(MATERIALS PROVIDED begins)
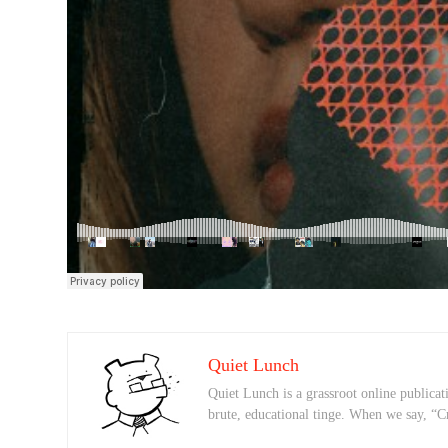
Quiet Lunch
Quiet Lunch is a grassroot online publicati
brute, educational tinge. When we say, “C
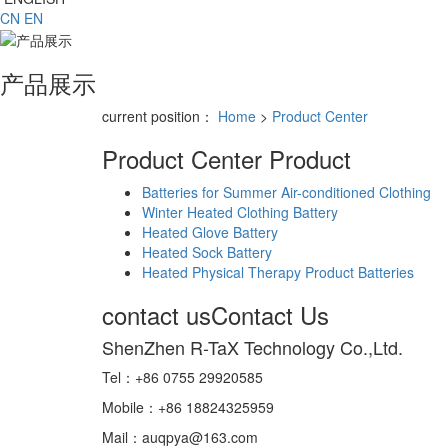
CN
EN
产品展示
current position：
Home
>
Product Center
Product Center
Product
Batteries for Summer Air-conditioned Clothing
Winter Heated Clothing Battery
Heated Glove Battery
Heated Sock Battery
Heated Physical Therapy Product Batteries
contact us
Contact Us
ShenZhen R-TaX Technology Co.,Ltd.
Tel：+86 0755 29920585
Mobile：+86 18824325959
Mail：auqpya@163.com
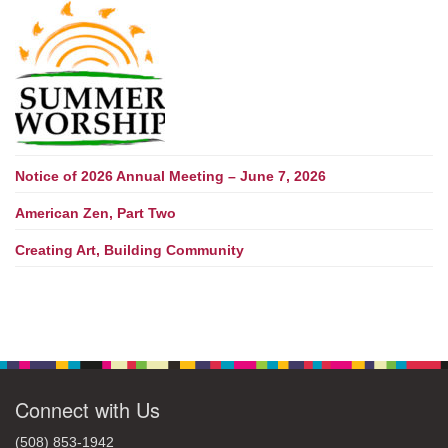
Notice of 2026 Annual Meeting – June 7, 2026
American Zen, Part Two
Creating Art, Building Community
Connect with Us
(508) 853-1942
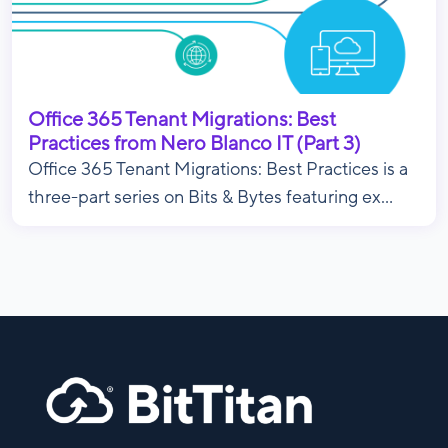
Office 365 Tenant Migrations: Best
Practices from Nero Blanco IT (Part 3)
Office 365 Tenant Migrations: Best Practices is a
three-part series on Bits & Bytes featuring ex...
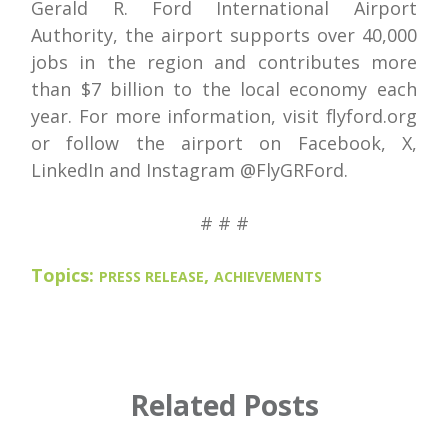
Gerald R. Ford International Airport
Authority, the airport supports over 40,000
jobs in the region and contributes more
than $7 billion to the local economy each
year. For more information, visit flyford.org
or follow the airport on Facebook, X,
LinkedIn and Instagram @FlyGRFord.
# # #
Topics:
,
PRESS RELEASE
ACHIEVEMENTS
Related Posts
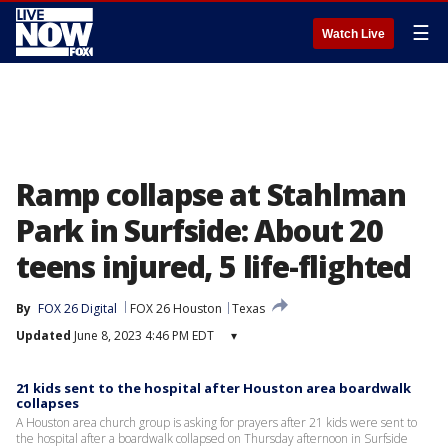
☰
Watch Live
Ramp collapse at Stahlman
Park in Surfside: About 20
teens injured, 5 life-flighted
By
FOX 26 Digital
FOX 26 Houston
Texas
Updated
June 8, 2023 4:46 PM EDT
▾
21 kids sent to the hospital after Houston area boardwalk
collapses
A Houston area church group is asking for prayers after 21 kids were sent to
the hospital after a boardwalk collapsed on Thursday afternoon in Surfside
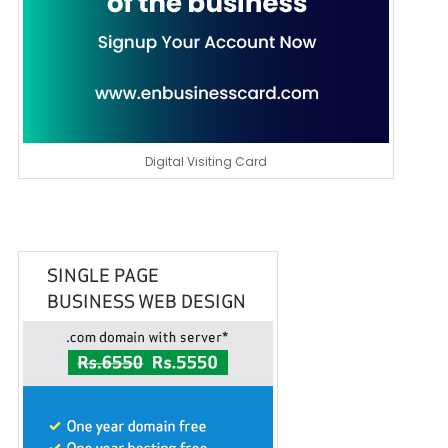
Digital Visiting Card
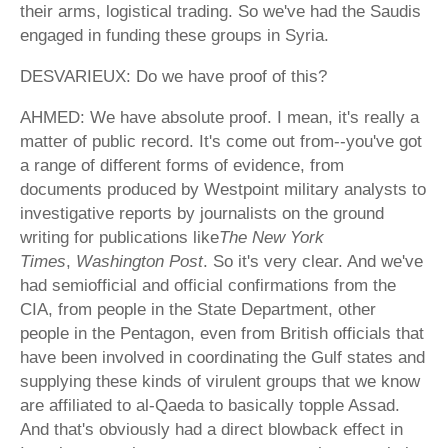
their arms, logistical trading. So we've had the Saudis
engaged in funding these groups in Syria.
DESVARIEUX: Do we have proof of this?
AHMED: We have absolute proof. I mean, it's really a
matter of public record. It's come out from--you've got
a range of different forms of evidence, from
documents produced by Westpoint military analysts to
investigative reports by journalists on the ground
writing for publications like
The New York
Times
,
Washington Post
. So it's very clear. And we've
had semiofficial and official confirmations from the
CIA, from people in the State Department, other
people in the Pentagon, even from British officials that
have been involved in coordinating the Gulf states and
supplying these kinds of virulent groups that we know
are affiliated to al-Qaeda to basically topple Assad.
And that's obviously had a direct blowback effect in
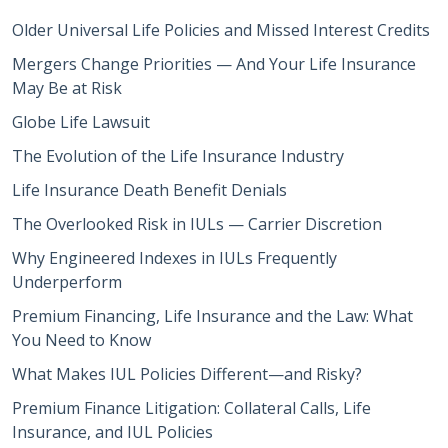
Older Universal Life Policies and Missed Interest Credits
Mergers Change Priorities — And Your Life Insurance
May Be at Risk
Globe Life Lawsuit
The Evolution of the Life Insurance Industry
Life Insurance Death Benefit Denials
The Overlooked Risk in IULs — Carrier Discretion
Why Engineered Indexes in IULs Frequently
Underperform
Premium Financing, Life Insurance and the Law: What
You Need to Know
What Makes IUL Policies Different—and Risky?
Premium Finance Litigation: Collateral Calls, Life
Insurance, and IUL Policies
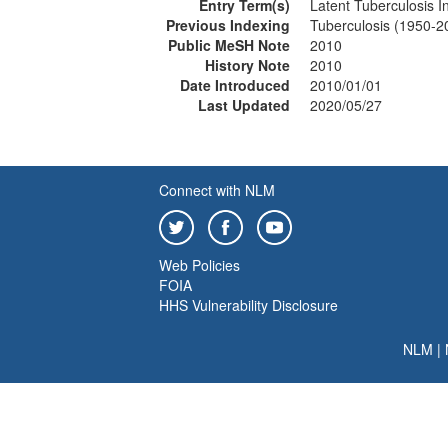
Entry Term(s)
Latent Tuberculosis I
Previous Indexing
Tuberculosis (1950-2
Public MeSH Note
2010
History Note
2010
Date Introduced
2010/01/01
Last Updated
2020/05/27
Connect with NLM
Web Policies
FOIA
HHS Vulnerability Disclosure
NLM
|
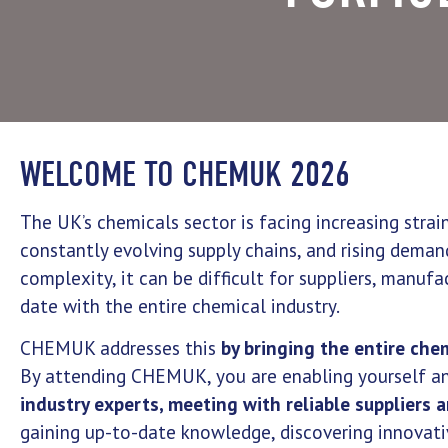
WELCOME TO CHEMUK 2026
The UK’s chemicals sector is facing increasing stra
constantly evolving supply chains, and rising demand
complexity, it can be difficult for suppliers, manuf
date with the entire chemical industry.
CHEMUK addresses this
by bringing the entire che
By attending CHEMUK, you are enabling yourself a
industry experts, meeting with reliable suppliers 
gaining up-to-date knowledge, discovering innovat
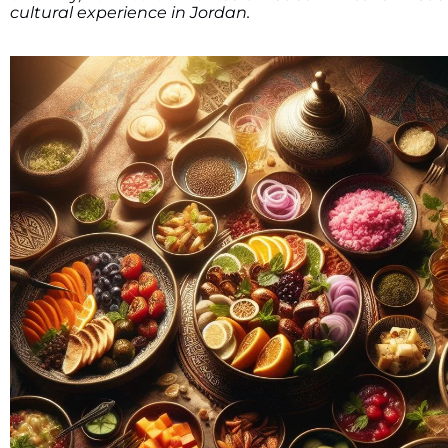
cultural experience in Jordan.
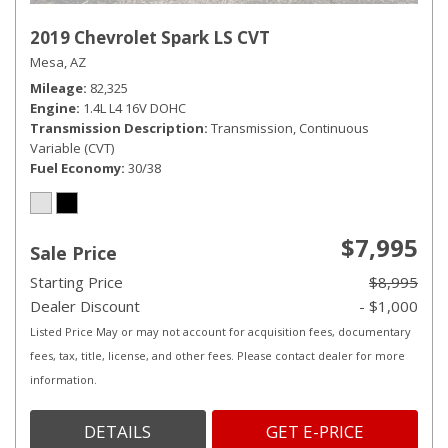
2019 Chevrolet Spark LS CVT
Mesa, AZ
Mileage
82,325
Engine
1.4L L4 16V DOHC
Transmission Description
Transmission, Continuous
Variable (CVT)
Fuel Economy
30/38
$7,995
Sale Price
Starting Price
$8,995
Dealer Discount
- $1,000
Listed Price May or may not account for acquisition fees, documentary
fees, tax, title, license, and other fees. Please contact dealer for more
information.
DETAILS
GET E-PRICE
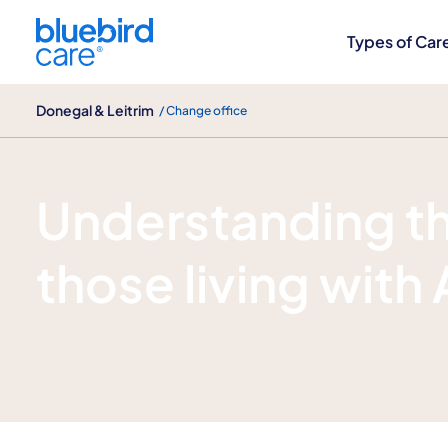
Donegal & Leitrim
Types of Car
Donegal & Leitrim
/ Change office
Alzheimer's disease care
Understanding th
those living with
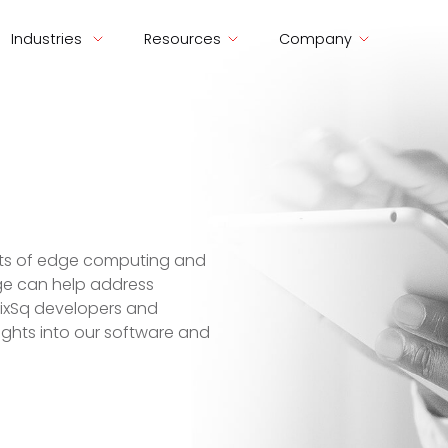
Industries
Resources
Company
ects of edge computing and
ge can help address
SixSq developers and
nsights into our software and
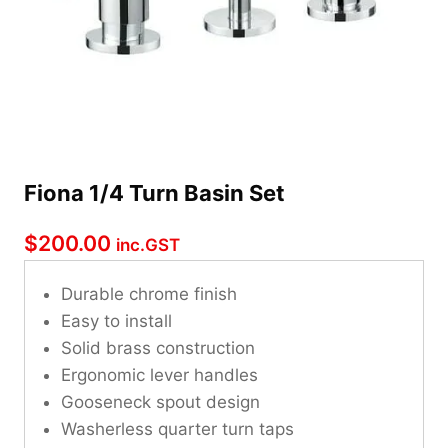
Fiona 1/4 Turn Basin Set
$
200.00
inc.GST
Durable chrome finish
Easy to install
Solid brass construction
Ergonomic lever handles
Gooseneck spout design
Washerless quarter turn taps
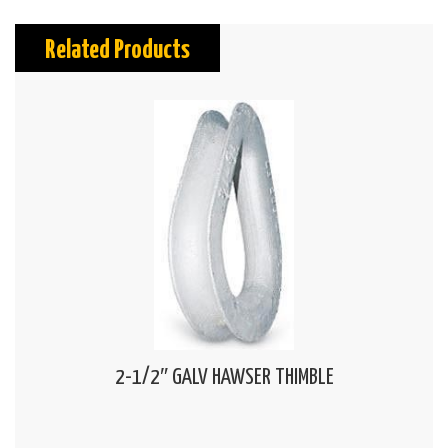
Related Products
2-1/2″ GALV HAWSER THIMBLE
(MATERIALS PROVIDED ends)
EXERCISE INSTRUCTIONS → Treating the line with "Tel：+86 0755 29920585" as the last line to include, retype the records exactly from their first line, excluding pictures.

ANSWER BOX →
Quiet Lunch
Quiet Lunch is a grassroot online publicati
brute, educational tinge. When we say, “C
CN
EN
产品展示
current position：
Home
>
Product Center
Product Center
Product
Batteries for Summer Air-conditioned Clothing
Winter Heated Clothing Battery
Heated Glove Battery
Heated Sock Battery
Heated Physical Therapy Product Batteries
contact us
Contact Us
ShenZhen R-TaX Technology Co.,Ltd.
Tel：+86 0755 29920585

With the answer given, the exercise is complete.